## INFORMATION
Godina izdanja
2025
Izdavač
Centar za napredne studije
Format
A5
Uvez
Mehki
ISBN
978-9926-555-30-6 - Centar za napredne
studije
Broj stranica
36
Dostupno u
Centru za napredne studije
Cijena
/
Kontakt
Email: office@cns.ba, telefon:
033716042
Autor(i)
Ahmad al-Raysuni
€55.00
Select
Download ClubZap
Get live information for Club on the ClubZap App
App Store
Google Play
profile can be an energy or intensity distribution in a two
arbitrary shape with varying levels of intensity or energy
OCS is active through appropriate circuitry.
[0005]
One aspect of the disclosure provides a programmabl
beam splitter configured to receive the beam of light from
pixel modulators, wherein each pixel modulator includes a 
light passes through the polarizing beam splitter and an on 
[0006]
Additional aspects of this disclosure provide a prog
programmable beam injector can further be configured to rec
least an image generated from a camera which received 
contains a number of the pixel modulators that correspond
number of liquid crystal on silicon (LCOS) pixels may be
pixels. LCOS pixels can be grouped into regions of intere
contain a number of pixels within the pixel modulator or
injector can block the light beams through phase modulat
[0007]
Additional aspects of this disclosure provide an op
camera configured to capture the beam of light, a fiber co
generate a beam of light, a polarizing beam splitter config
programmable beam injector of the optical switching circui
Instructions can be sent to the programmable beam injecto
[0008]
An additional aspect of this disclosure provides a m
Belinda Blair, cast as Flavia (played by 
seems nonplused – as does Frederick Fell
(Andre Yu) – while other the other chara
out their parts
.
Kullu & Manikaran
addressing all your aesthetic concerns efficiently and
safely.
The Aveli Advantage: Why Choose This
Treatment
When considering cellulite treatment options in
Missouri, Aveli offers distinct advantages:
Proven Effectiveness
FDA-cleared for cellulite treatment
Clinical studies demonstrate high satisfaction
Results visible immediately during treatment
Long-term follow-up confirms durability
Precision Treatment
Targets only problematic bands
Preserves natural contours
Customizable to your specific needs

## EXERCISE REQUIREMENTS
Your answer should consist of every line from the entries that holds "camera".

## SOLVED PROBLEM
least an image generated from a camera which received 
camera configured to capture the beam of light, a fiber co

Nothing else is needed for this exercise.